▸ PROBLEM REQUIREMENTS
In the listing below, a line holding "Arbeitgebers wichtig sei." and a line holding "Wenn Sie für die Rekrutierung un..." mark the range. Retype both exactly, with all lines between them.

▸ MATERIAL FOR THIS TASK
*** Begin section ***

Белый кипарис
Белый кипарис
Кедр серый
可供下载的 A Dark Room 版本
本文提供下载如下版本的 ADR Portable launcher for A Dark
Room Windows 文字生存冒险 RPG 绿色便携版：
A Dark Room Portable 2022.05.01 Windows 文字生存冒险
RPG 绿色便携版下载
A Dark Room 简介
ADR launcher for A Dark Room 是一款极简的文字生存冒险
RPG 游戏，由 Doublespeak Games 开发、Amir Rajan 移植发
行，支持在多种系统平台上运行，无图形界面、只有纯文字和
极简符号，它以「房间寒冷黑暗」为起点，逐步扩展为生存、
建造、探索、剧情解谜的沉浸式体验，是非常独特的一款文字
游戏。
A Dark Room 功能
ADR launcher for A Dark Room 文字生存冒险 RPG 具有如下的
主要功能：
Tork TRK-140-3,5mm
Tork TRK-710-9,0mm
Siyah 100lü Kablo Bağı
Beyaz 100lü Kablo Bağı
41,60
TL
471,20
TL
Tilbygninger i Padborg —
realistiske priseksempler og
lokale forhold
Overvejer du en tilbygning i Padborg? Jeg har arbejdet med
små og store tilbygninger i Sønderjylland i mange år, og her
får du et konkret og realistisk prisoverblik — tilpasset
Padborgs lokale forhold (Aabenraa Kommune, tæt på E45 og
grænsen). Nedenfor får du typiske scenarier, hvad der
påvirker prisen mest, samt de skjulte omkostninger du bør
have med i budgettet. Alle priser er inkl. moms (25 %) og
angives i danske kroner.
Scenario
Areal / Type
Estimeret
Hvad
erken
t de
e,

*** End section ***
*** Begin section ***

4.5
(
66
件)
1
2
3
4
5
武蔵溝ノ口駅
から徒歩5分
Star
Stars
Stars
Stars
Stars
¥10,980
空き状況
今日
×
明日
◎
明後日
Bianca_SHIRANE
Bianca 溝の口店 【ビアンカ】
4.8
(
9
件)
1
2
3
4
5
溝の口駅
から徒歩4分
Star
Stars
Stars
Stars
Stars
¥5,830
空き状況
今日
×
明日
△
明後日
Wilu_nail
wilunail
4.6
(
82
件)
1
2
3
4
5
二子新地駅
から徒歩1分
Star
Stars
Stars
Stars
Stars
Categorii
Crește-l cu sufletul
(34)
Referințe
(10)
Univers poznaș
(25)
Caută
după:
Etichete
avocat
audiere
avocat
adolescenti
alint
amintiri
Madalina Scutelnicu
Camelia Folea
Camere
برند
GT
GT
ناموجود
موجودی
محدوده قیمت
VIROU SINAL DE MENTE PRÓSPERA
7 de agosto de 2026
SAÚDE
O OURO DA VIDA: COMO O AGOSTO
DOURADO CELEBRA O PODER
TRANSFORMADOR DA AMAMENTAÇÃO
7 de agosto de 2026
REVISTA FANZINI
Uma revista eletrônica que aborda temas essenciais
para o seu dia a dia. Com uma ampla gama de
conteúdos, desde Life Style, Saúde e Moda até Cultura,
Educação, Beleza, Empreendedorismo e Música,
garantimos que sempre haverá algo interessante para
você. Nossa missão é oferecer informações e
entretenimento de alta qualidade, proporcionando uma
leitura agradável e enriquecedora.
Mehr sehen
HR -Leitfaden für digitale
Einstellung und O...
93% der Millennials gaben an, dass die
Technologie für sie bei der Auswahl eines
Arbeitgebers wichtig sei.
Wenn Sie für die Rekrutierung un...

*** End section ***
*** Begin section ***

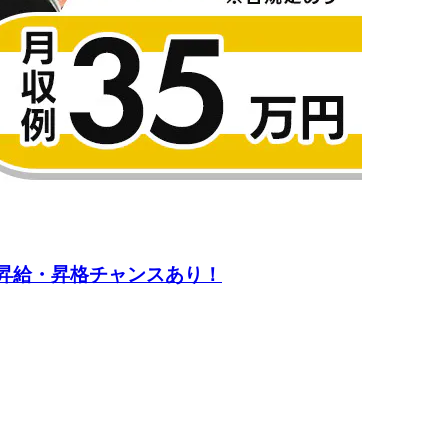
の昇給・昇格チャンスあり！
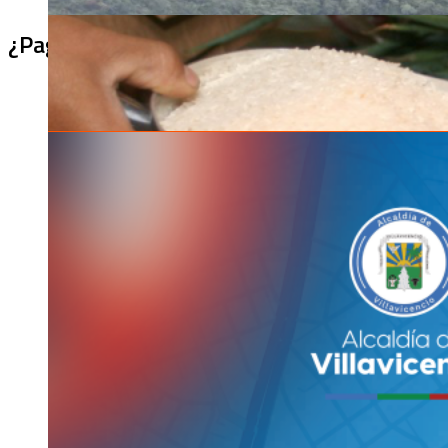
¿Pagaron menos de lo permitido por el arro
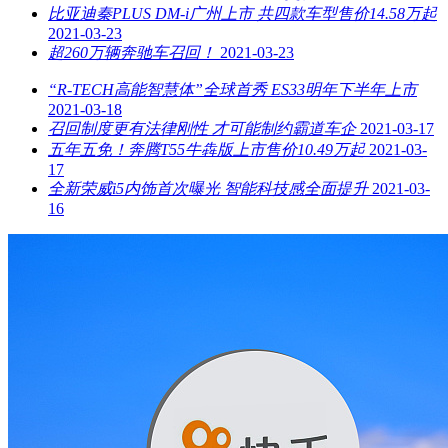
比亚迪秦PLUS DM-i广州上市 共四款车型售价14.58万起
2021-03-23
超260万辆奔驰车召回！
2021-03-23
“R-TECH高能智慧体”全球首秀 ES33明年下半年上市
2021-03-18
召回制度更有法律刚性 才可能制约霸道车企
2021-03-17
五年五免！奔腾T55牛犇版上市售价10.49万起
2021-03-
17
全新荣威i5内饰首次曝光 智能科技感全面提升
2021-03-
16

*** End section ***

▸ SOLVED EXERCISE
Arbeitgebers wichtig sei.
Wenn Sie für die Rekrutierung un...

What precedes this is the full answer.